__Extracted page text data__:
====

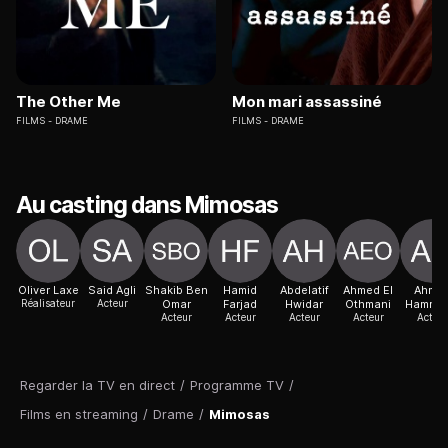
The Other Me
Mon mari assassiné
FILMS
DRAME
FILMS
DRAME
Au casting dans Mimosas
Oliver Laxe
Said Agli
Shakib Ben
Hamid
Abdelatif
Ahmed El
Ahme
Réalisateur
Acteur
Omar
Farjad
Hwidar
Othmani
Hammo
Acteur
Acteur
Acteur
Acteur
Acteur
Regarder la TV en direct
/
Programme TV
/
Films en streaming
/
Drame
/
Mimosas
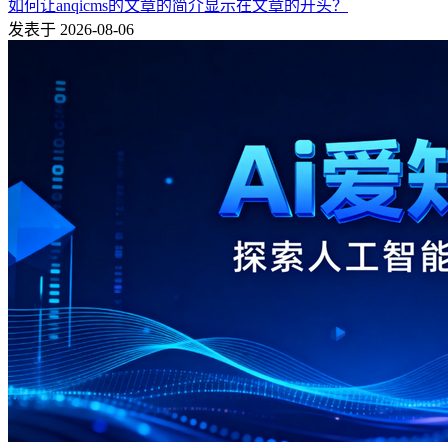
如何让anqicms的文章的简介显示在文章的开头？
发表于 2026-08-06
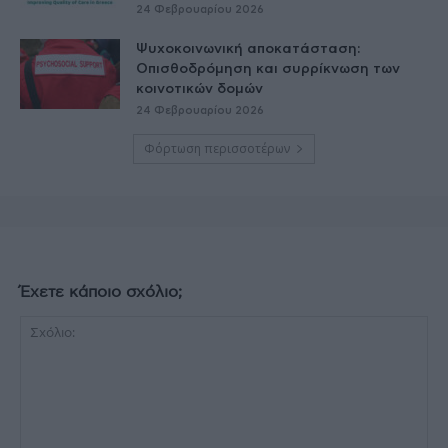
24 Φεβρουαρίου 2026
Ψυχοκοινωνική αποκατάσταση:
Οπισθοδρόμηση και συρρίκνωση των
κοινοτικών δομών
24 Φεβρουαρίου 2026
Φόρτωση περισσοτέρων
Έχετε κάποιο σχόλιο;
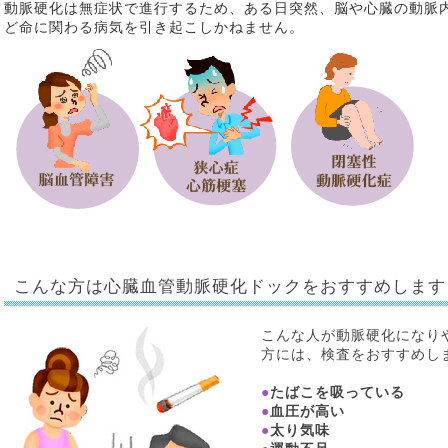
動脈硬化は無症状で進行するため、ある日突然、脳や心臓の動脈
ど命に関わる病気を引き起こしかねません。
こんな方は心臓血管動脈硬化ドックをおすすめします
こんな人が動脈硬化になり
方には、検査をおすすめし
●
たばこを吸っている
●
血圧が高い
●
太り気味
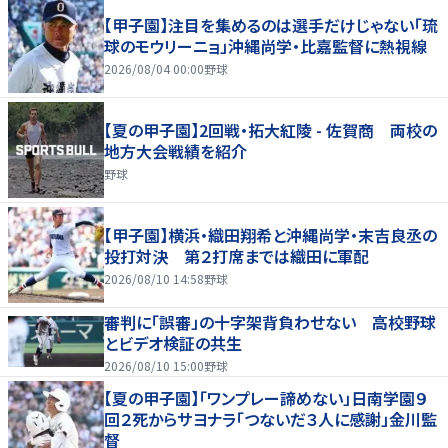
【甲子園】注目を集めるのは選手だけじゃない「琉
球のモウリーニョ」沖縄尚学・比嘉監督に熱視線
2026/08/04 00:00
野球
【夏の甲子園】2回戦・拓大紅陵 - 佐賀商 両校の
地方大会戦績を紹介
野球
【甲子園】横浜・織田翔希と沖縄尚学・末吉良丞の
投打対決 第２打席までは織田に軍配
2026/08/10 14:58
野球
審判に「誤審」の十字架背負わせない 高校野球
とビデオ検証の共生
2026/08/10 15:00
野球
【夏の甲子園】「ワンプレー諦めない」日南学園９
回２死からサヨナラ「つないだ３人に感謝」金川監
督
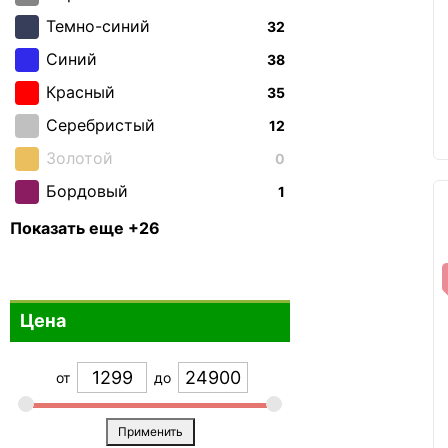
Темно-синий
32
Синий
38
Красный
35
Серебристый
12
Золотой
0
Бордовый
1
Зеленый
14
Показать еще +26
Бирюзовый
4
Бронзовый
0
Цена
Фиолетовый
6
Белый
0
от
до
Коричневый
3
Голубой
22
Применить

====

__The task__:
If pictures appear among the records, do not carry them over; retype the rest exactly.

__Reply to the task__:
The Other Me
Mon mari assassiné
FILMS
DRAME
FILMS
DRAME
Au casting dans Mimosas
Oliver Laxe
Said Agli
Shakib Ben
Hamid
Abdelatif
Ahmed El
Ahme
Réalisateur
Acteur
Omar
Farjad
Hwidar
Othmani
Hammo
Acteur
Acteur
Acteur
Acteur
Acteur
Regarder la TV en direct
/
Programme TV
/
Films en streaming
/
Drame
/
Mimosas
如何让anqicms的文章的简介显示在文章的开头？
发表于 2026-08-06
24 Φεβρουαρίου 2026
Ψυχοκοινωνική αποκατάσταση:
Οπισθοδρόμηση και συρρίκνωση των
κοινοτικών δομών
24 Φεβρουαρίου 2026
Φόρτωση περισσοτέρων
Έχετε κάποιο σχόλιο;
動脈硬化は無症状で進行するため、ある日突然、脳や心臓の動脈
ど命に関わる病気を引き起こしかねません。
こんな方は心臓血管動脈硬化ドックをおすすめします
こんな人が動脈硬化になり
方には、検査をおすすめし
●
たばこを吸っている
●
血圧が高い
●
太り気味
【甲子園】注目を集めるのは選手だけじゃない「琉
球のモウリーニョ」沖縄尚学・比嘉監督に熱視線
2026/08/04 00:00
野球
【夏の甲子園】2回戦・拓大紅陵 - 佐賀商 両校の
地方大会戦績を紹介
野球
【甲子園】横浜・織田翔希と沖縄尚学・末吉良丞の
投打対決 第２打席までは織田に軍配
2026/08/10 14:58
野球
審判に「誤審」の十字架背負わせない 高校野球
とビデオ検証の共生
2026/08/10 15:00
野球
【夏の甲子園】「ワンプレー諦めない」日南学園９
回２死からサヨナラ「つないだ３人に感謝」金川監
督
Темно-синий
32
Синий
38
Красный
35
Серебристый
12
Золотой
0
Бордовый
1
Зеленый
14
Показать еще +26
Бирюзовый
4
Бронзовый
0
Цена
Фиолетовый
6
Белый
0
от
до
Коричневый
3
Голубой
22
Применить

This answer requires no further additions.